И он завершил фразу хлестким похабным словом. Мазаргэ был южанином с блестящими глазами и оттопыренными ушами. Из его бедер и ягодиц извлекли с полдюжины осколков, и это ранение вызвало у него постоянный невыносимый приапизм.

Свет приглушили, и те, кто мог, уснули. Остальные же качались на волнах мучительного полусна.

Фейеруа долго разглядывал оконную штору из плотной черной ткани, похожую на занавеску в церковной исповедальне. В молочно-белом обводе рамы штора казалась замаскированным входом в царство мертвых. Фейеруа мучили фантомные боли в оторванной части ноги, а Мазаргэ с трудом сдерживал стоны при малейшем прикосновении к рубашке.

На следующее утро та же медсестра, с грудями как дыни, вошла в палату и подняла штору.

Комнату сразу залил солнечный свет, и раненые тут же почувствовали, какой скверный запах у них в палате.

Опершись на ладони, Фейеруа попытался приподняться на койке и скорчил благостную физиономию.

— Эй, Фейеруа, как там снаружи? — раздался голос Лувьеля из гипсовой кирасы.

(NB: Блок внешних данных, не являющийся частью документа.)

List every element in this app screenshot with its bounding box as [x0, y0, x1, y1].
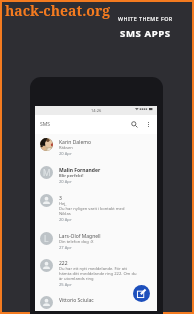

— Снаружи? — протер глаза Фейеруа.

— Ох уж эти волосы, все время волосы на лице, — пробормотал Ренодье, у которого из-под повязки виднелся только рот. — Тому, кто может смотреть, повезло: его поместили возле окна. Но надеюсь, что через несколько дней тоже смогу…

В палате повисло тягостное молчание, и Фейеруа, повернув голову к окну, сказал:

— Снаружи не так уж плохо. Грех жаловаться: мы не в самом захудалом углу. Тут есть маленький садик, за ним улица, а потом еще дома.